Most high level languages are built as a layer on top of C. That includes out-of-the-box D, but it doesn’t have to be that way: D is a plausible candidate for a “better C”. I think this is a pretty cool idea, so I’ve been experimenting with it to see what’s possible. The dmd compiler (and very soon the ldc2 compiler) has a -betterC command line flag that’s intended to remove dependencies on the D runtime. Unfortunately, it’s still extremely rudimentary — the docs only promise it “omit[s] generating some runtime information and helper functions” — so in practice it’s hard to write non-trivial D code without getting runtime dependencies, even if you don’t need them in theory.

With a little linker hacking, it’s possible to rip these unnecessary dependencies out of compiled D code. As an example, I’ll completely remove all references to the D runtime out of some compiled D code so that it can link directly to some C, as if it were C code to begin with.

Disclaimers

I consider this an experimental hack until there’s more official compiler support. I just hope it helps more D programmers experiment with the better C concept, so that we can develop an even better better C :)

Also, the D runtime appears in recurring flamewars about D, so I’ll have to say it: I think the runtime is okay for most applications. It just might be necessary to remove it when doing certain types of systems programming. Even then, there are useful compromises between the extremes of “no D runtime” and “full D runtime”.

And if you’ve found this page after searching for a linker error you got compiling some normal D code, sorry, this probably won’t be your solution.
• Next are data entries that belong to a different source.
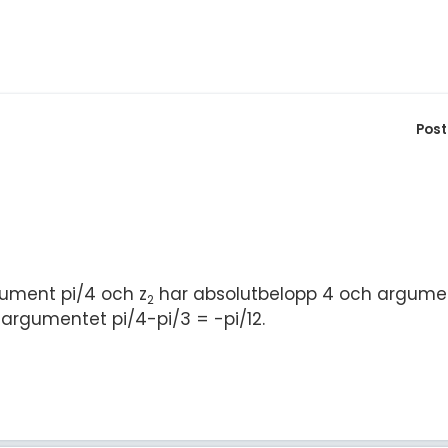
Post
ument pi/4 och z
har absolutbelopp 4 och argumen
2
argumentet pi/4-pi/3 = -pi/12.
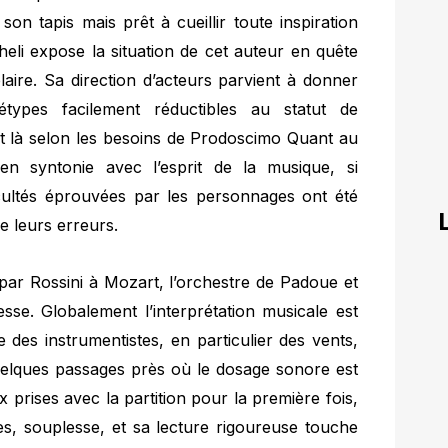
on tapis mais prêt à cueillir toute inspiration
cheli expose la situation de cet auteur en quête
ire. Sa direction d’acteurs parvient à donner
ypes facilement réductibles au statut de
à et là selon les besoins de Prodoscimo Quant au
en syntonie avec l’esprit de la musique, si
icultés éprouvées par les personnages ont été
de leurs erreurs.
ar Rossini à Mozart, l’orchestre de Padoue et
esse. Globalement l’interprétation musicale est
se des instrumentistes, en particulier des vents,
quelques passages près où le dosage sonore est
x prises avec la partition pour la première fois,
s, souplesse, et sa lecture rigoureuse touche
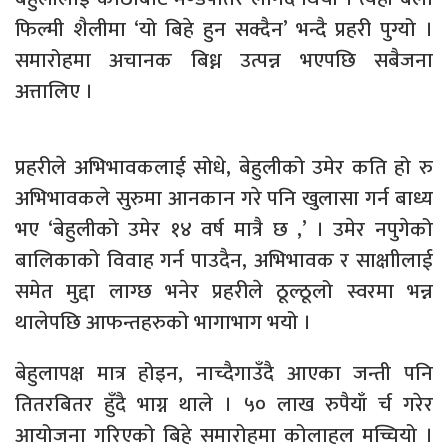
फिल्मी शैलीमा ‘यो बिहे हुन सक्दैन’ भन्दै प्रहरी पुग्यो ।
समारोहमा अचानक बिध्न उत्पन्न भएपछि सबैजना
अत्तालिए ।
प्रहरीले अभिभावकलाई सोधे, बेहुलीको उमेर कति हो रु
अभिभावकले सुरुमा आनकान गरे पनि खुलासा गर्न बाध्य
भए ‘बेहुलीको उमेर १४ वर्ष मात्रै छ ,’ । उमेर नपुगेको
बालिकाको विवाह गर्न पाउदैन, अभिभावक र साक्षाीलाई
समेत मुद्दा लाग्छ भनेर प्रहरीले ठूल्ठूलो स्वरमा भन्न
थालेपछि आफन्तहरुको भागाभाग भयो ।
बेहुलापक्ष मात्र होइन, नाच्दैगाउँदै आएका जन्ती पनि
तितरबितर हुँदै भाग्न थाले । ५० लाख रुपैयाँ र्च गरेर
आयोजना गरिएको बिहे समारोहमा कोलाहल मच्चियो ।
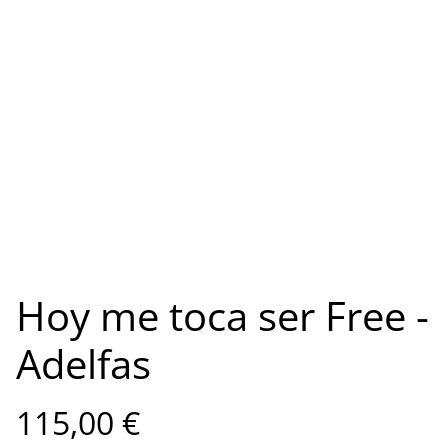
Hoy me toca ser Free -
Adelfas
115,00 €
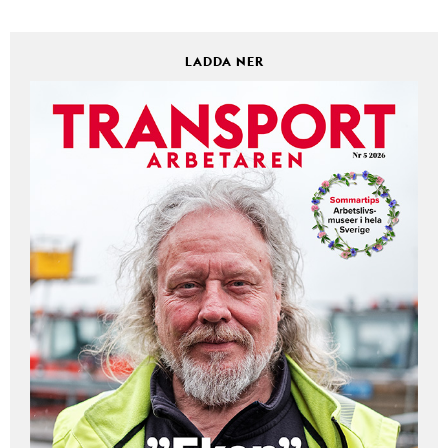
LADDA NER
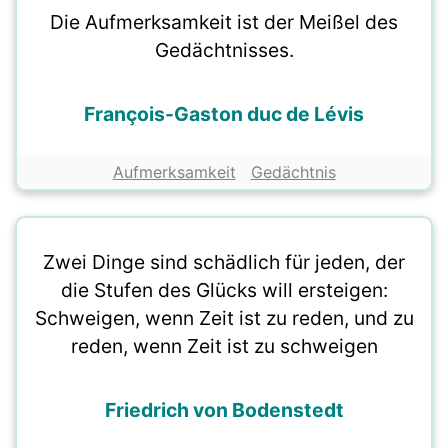
Die Aufmerksamkeit ist der Meißel des
Gedächtnisses.
François-Gaston duc de Lévis
Aufmerksamkeit
Gedächtnis
Zwei Dinge sind schädlich für jeden, der
die Stufen des Glücks will ersteigen:
Schweigen, wenn Zeit ist zu reden, und zu
reden, wenn Zeit ist zu schweigen
Friedrich von Bodenstedt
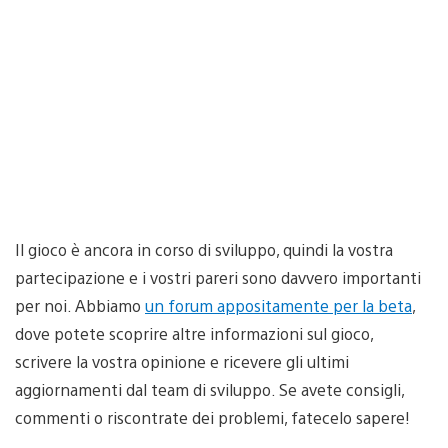
Il gioco è ancora in corso di sviluppo, quindi la vostra
partecipazione e i vostri pareri sono davvero importanti
per noi. Abbiamo
un forum appositamente per la beta
,
dove potete scoprire altre informazioni sul gioco,
scrivere la vostra opinione e ricevere gli ultimi
aggiornamenti dal team di sviluppo. Se avete consigli,
commenti o riscontrate dei problemi, fatecelo sapere!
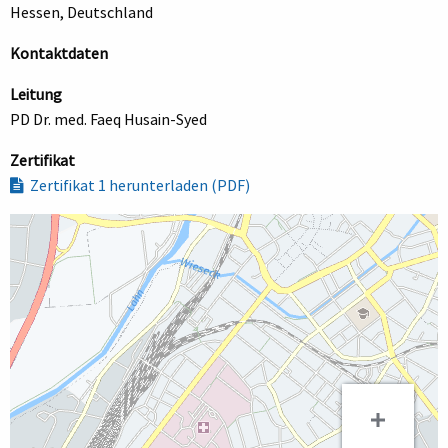
Hessen, Deutschland
Kontaktdaten
Leitung
PD Dr. med. Faeq Husain-Syed
Zertifikat
Zertifikat 1 herunterladen (PDF)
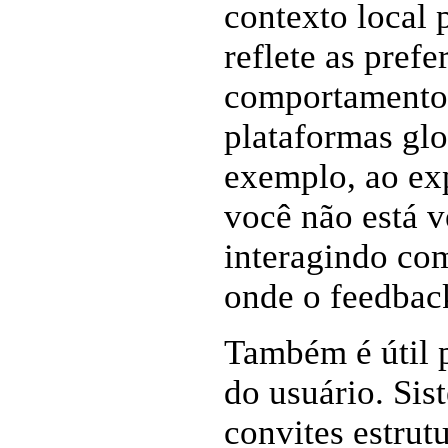
contexto local 
reflete as prefe
comportamento 
plataformas gl
exemplo, ao exp
você não está v
interagindo co
onde o feedback
Também é útil p
do usuário. Sis
convites estru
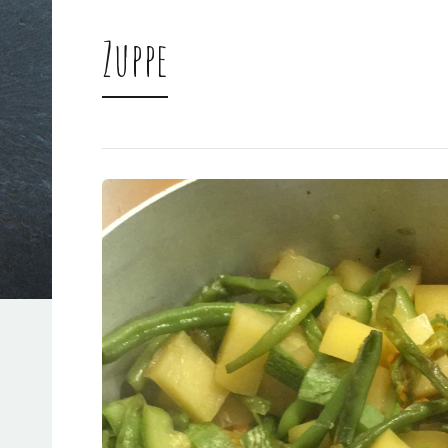
Zuppe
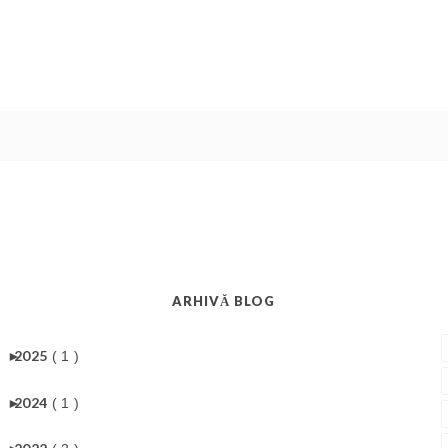
ARHIVĂ BLOG
►
2025
( 1 )
►
2024
( 1 )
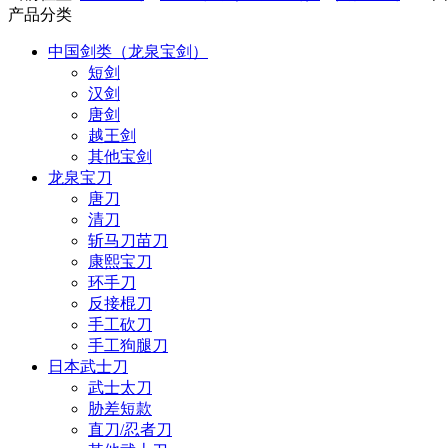
产品分类
中国剑类（龙泉宝剑）
短剑
汉剑
唐剑
越王剑
其他宝剑
龙泉宝刀
唐刀
清刀
斩马刀苗刀
康熙宝刀
环手刀
反接棍刀
手工砍刀
手工狗腿刀
日本武士刀
武士太刀
胁差短款
直刀/忍者刀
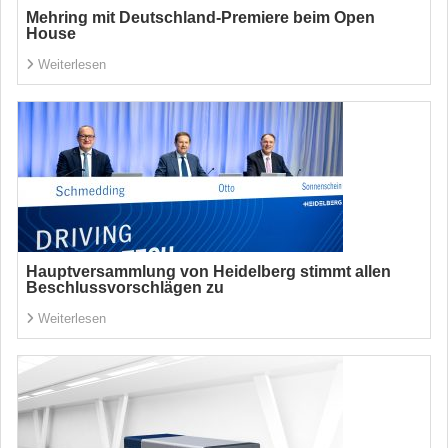
Mehring mit Deutschland-Premiere beim Open
House
Weiterlesen
Hauptversammlung von Heidelberg stimmt allen
Beschlussvorschlägen zu
Weiterlesen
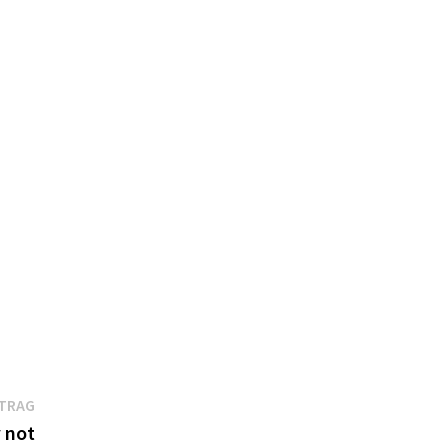
Nächster
ITRAG
Beitrag:
 not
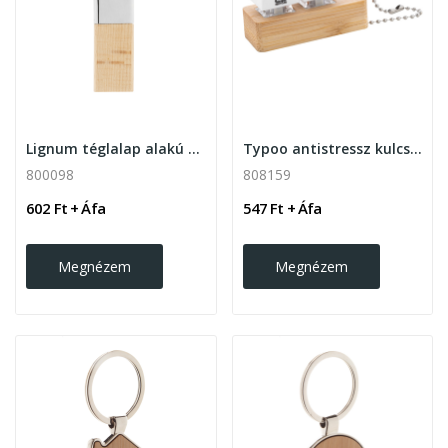
Lignum téglalap alakú bambusz kulcstartó
Typoo antistressz kulcstartó
800098
808159
602 Ft + Áfa
547 Ft + Áfa
Megnézem
Megnézem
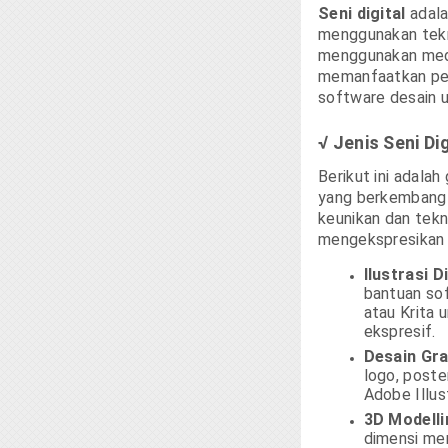
Seni digital
adala
menggunakan tekno
menggunakan media
memanfaatkan pera
software desain u
√ Jenis Seni Dig
Berikut ini adalah
yang berkembang 
keunikan dan tek
mengekspresikan k
Ilustrasi Di
bantuan sof
atau Krita 
ekspresif.
Desain Gra
logo, poste
Adobe Illus
3D Modelli
dimensi me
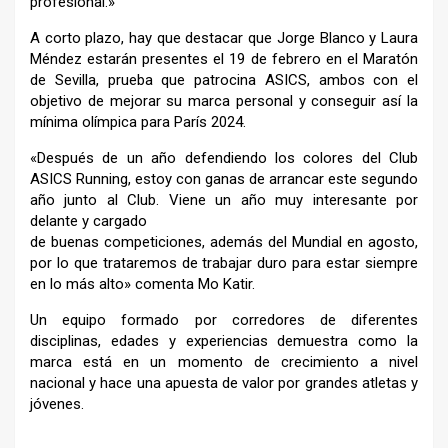
profesional.»
A corto plazo, hay que destacar que Jorge Blanco y Laura
Méndez estarán presentes el 19 de febrero en el Maratón
de
Sevilla, prueba que patrocina ASICS, ambos con el
objetivo
de mejorar su marca personal y conseguir así la
mínima
olímpica para París 2024.
«Después de un año defendiendo los colores del Club
ASICS
Running, estoy con ganas de arrancar este segundo
año junto
al Club. Viene un año muy interesante por
delante y cargado
de buenas competiciones, además del Mundial en agosto,
por
lo que trataremos de trabajar duro para estar siempre
en lo
más alto» comenta Mo Katir.
Un equipo formado por corredores de diferentes
disciplinas,
edades y experiencias demuestra como la
marca está en un
momento de crecimiento a nivel
nacional y hace una apuesta
de valor por grandes atletas y
jóvenes.
–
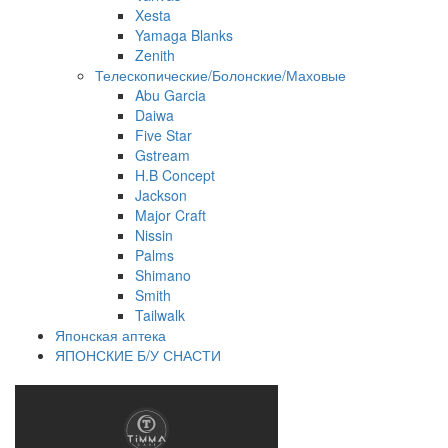
Xesta
Yamaga Blanks
Zenith
Телескопические/Болонские/Маховые
Abu Garcia
Daiwa
Five Star
Gstream
H.B Concept
Jackson
Major Craft
Nissin
Palms
Shimano
Smith
Tailwalk
Японская аптека
ЯПОНСКИЕ Б/У СНАСТИ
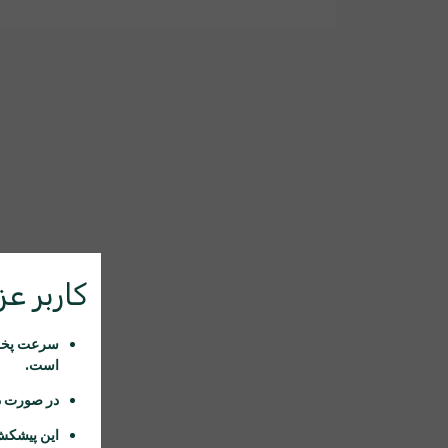
کاربر عزی
سرعت پخش 
است.
در صورت د
این پیشکش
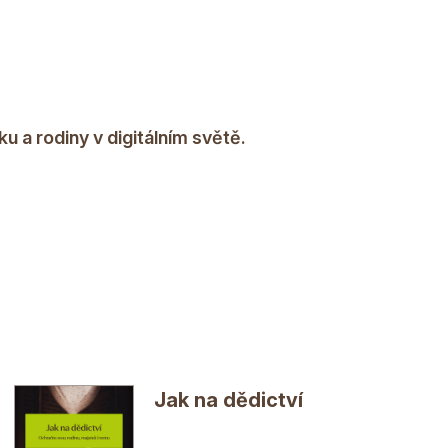
 a rodiny v digitálním světě.
Jak na dědictví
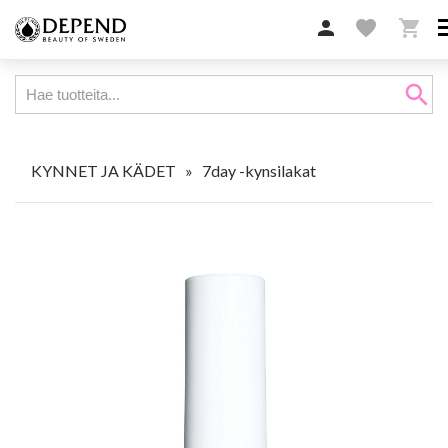

favorite

search
KYNNET JA KÄDET
»
7day -kynsilakat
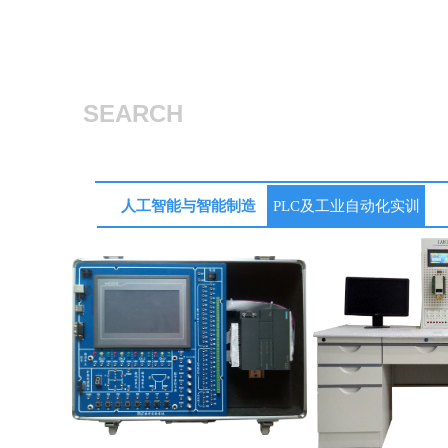
SEARCH
人工智能与智能制造
PLC及工业自动化实训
I recommend asking on the Dlang forums instead.

Finally, I’m doing this with dmd, on a 64b GNU/Linux system with PIC and stack canaries. Other systems will be similar because the D ABI is reasonably well specced out (especially compared to C++’s ABI) but some things might still not be portable.

What’s Lost

I’m ripping the runtime out hard, here, so I’ll lose a number of D features. PowerNex, a kernel written in D, ports a subset of the D runtime to preserve some functionality, but I won’t do that at all, to get a kind of baseline.

GC is out, of course. This affects some features like dynamic array concatenation and closures.

D classes just won’t work without replacing at least some of object.d in the runtime library. That doesn’t bother me much because I don’t rely on classes for programming. (Apparently C++ classes are an alternative.)

D’s runtime type information is based on TypeInfo classes, so that has to go, too. If you’re doing a “better C” coding style, you’re probably not going to miss that, either. Unfortunately, for legacy reasons, the runtime itself is a heavy user of TypeInfo, so the compiler will inject Typeinfo dependencies into code. For example, array comparison is implemented using TypeInfo-based reflection, even when the elements are plain old data and a simple memcmp is enough. This isn’t hard to work around by removing the TypeInfo-based implementations and reimplementing things as needed, but it’s a nuisance. Hopefully this situation should improve relatively quickly because there are performance benefits even for code that isn’t -betterC.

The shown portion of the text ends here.